Top of Given entries

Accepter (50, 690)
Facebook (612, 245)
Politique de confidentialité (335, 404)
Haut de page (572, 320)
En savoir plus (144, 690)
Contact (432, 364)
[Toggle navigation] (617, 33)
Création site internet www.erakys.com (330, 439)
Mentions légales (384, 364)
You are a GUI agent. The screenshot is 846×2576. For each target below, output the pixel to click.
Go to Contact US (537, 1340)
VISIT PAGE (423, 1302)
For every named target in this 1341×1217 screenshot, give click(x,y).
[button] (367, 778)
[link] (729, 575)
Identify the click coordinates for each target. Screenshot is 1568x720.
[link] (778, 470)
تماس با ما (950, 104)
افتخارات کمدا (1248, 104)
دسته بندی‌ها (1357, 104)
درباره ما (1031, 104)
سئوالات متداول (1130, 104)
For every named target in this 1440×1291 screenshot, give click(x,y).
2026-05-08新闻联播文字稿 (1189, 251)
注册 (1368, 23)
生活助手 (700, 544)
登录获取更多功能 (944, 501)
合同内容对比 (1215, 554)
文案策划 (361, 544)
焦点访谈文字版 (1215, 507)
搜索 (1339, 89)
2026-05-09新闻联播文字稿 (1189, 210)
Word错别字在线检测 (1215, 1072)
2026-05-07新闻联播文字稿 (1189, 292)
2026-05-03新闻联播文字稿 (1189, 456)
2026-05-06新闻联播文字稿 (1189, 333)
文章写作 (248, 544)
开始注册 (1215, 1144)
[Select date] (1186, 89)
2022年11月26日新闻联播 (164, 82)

Bottom of Given entries

Your objective
Each line of the records with the word "named" in it is to be copied.

Written response
For every named target in this 1341×1217 screenshot, give click(x,y).
For every named target in this 1440×1291 screenshot, give click(x,y).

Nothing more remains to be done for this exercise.